Can the Y32 phosphorylation be reconstituted using kinase-inactive and phosphorylation site mutated proteins?

We measured the ability of different Src family members to induce degradation of kinase-dead LynA^T410K, which is not on its own degraded during 3-IB-PP1 treatment. LynA degradation can be specifically induced in trans by LynA, LynB, LynA^Y32A, and Hck⁵⁶ (the shorter isoform of Hck). In contrast, Fyn, Fgr, Hck⁵⁹, and Lck were unable to induce degradation of LynA. These data, presented in new Figure 7 and Figure 7—figure supplement 1-2, reveal SFK-specific regulation of LynA degradation, with LynA itself likely inducing its own degradation via Y32 autophosphorylation.

4) What happens in mast cells if c-CBL is expressed?
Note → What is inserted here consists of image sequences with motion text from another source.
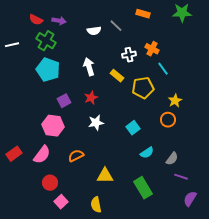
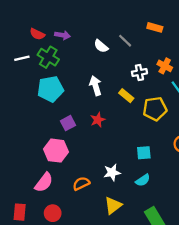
white semicircle: (94, 31) -> (101, 46), turned 48
white line: (12, 45) -> (22, 58), moved
cyan pentagon: (48, 70) -> (50, 89), turned -30
white star: (96, 123) -> (112, 173), moved
cyan square: (133, 128) -> (144, 153), turned 32
cyan semicircle: (147, 153) -> (143, 180), moved
red rectangle: (14, 154) -> (20, 212), moved, turned -49
yellow triangle: (105, 176) -> (113, 205), turned -36

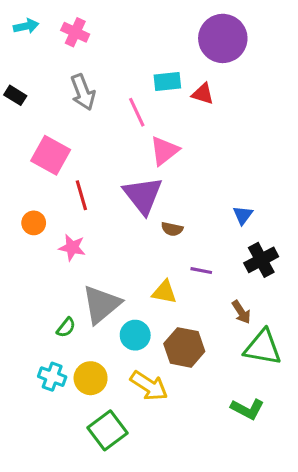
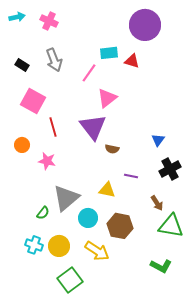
black rectangle: (15, 95) -> (22, 65), moved
pink line: (137, 112) -> (89, 73), turned 60

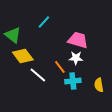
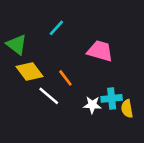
white star: (76, 58) -> (92, 105), moved
orange line: (60, 67) -> (65, 78), moved
cyan cross: (73, 81) -> (112, 98), moved

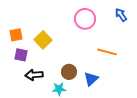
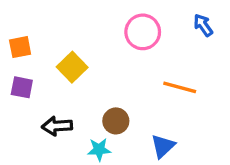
orange square: (16, 35) -> (20, 47), moved
purple square: (21, 55) -> (22, 87), moved
blue triangle: (91, 79) -> (163, 146), moved

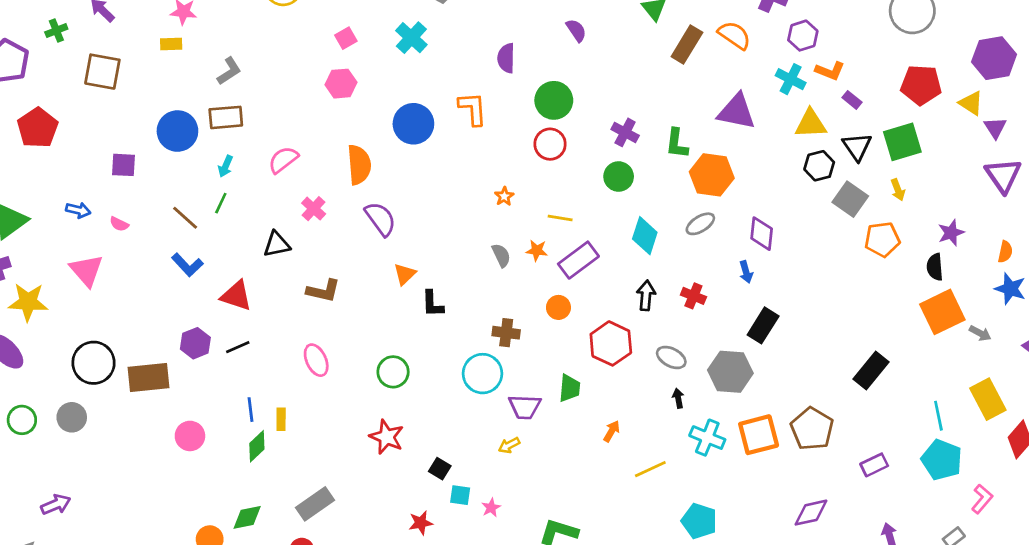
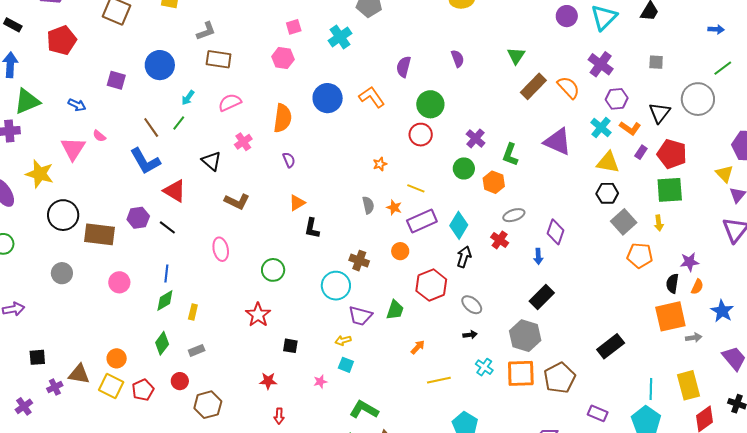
red pentagon: (921, 85) -> (672, 154), moved
purple rectangle: (852, 100) -> (641, 152), turned 72
orange L-shape: (473, 109) -> (372, 97), turned -44
brown rectangle: (226, 117) -> (219, 59), moved
black triangle: (857, 147) -> (660, 113), moved
orange hexagon: (712, 175) -> (494, 182), moved, size x0.7
purple semicircle: (380, 219) -> (289, 160), size x0.6
pink semicircle: (119, 224) -> (99, 136), moved
cyan diamond: (645, 236) -> (459, 225), moved
black triangle: (277, 244) -> (211, 161), turned 40
orange semicircle: (1005, 252) -> (697, 287), moved
blue L-shape: (187, 265) -> (145, 161), size x1.4
red cross: (693, 296) -> (500, 240), moved
yellow star: (28, 302) -> (40, 174), moved
gray arrow: (980, 333) -> (694, 338), turned -49
black line: (238, 347) -> (167, 227), turned 48
gray hexagon: (730, 372) -> (525, 336), moved
black arrow: (678, 398) -> (470, 335), turned 80
gray circle: (72, 417) -> (62, 273), moved
yellow rectangle: (281, 419) -> (193, 312), moved
cyan cross: (707, 438) -> (484, 367), size x0.7
purple rectangle: (874, 465) -> (598, 413), turned 36
black square: (440, 469) -> (290, 346), turned -35
cyan square: (460, 495) -> (346, 365), moved
gray rectangle: (315, 504) -> (197, 350), size x0.6
green diamond: (247, 517) -> (162, 343), moved, turned -55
Would it result in loss of resting LynA? Would that attenuate ERK activation?

We treated mast cells with small activating (sa)RNAs designed to increase transcription of c-Cbl mRNA. One of these constructs was found to increase c-Cbl expression an average of 2-fold, and we were able to detect an increase in LynA degradation and corresponding decrease in Syk and Erk phosphorylation in response to 3-IB-PP1 in c-Cbl overexpressing mast cells relative to mock-transfected cells (new panels, Figure 9G-J). With this modest increase in c-Cbl expression, steady-state expression of LynA was not significantly affected.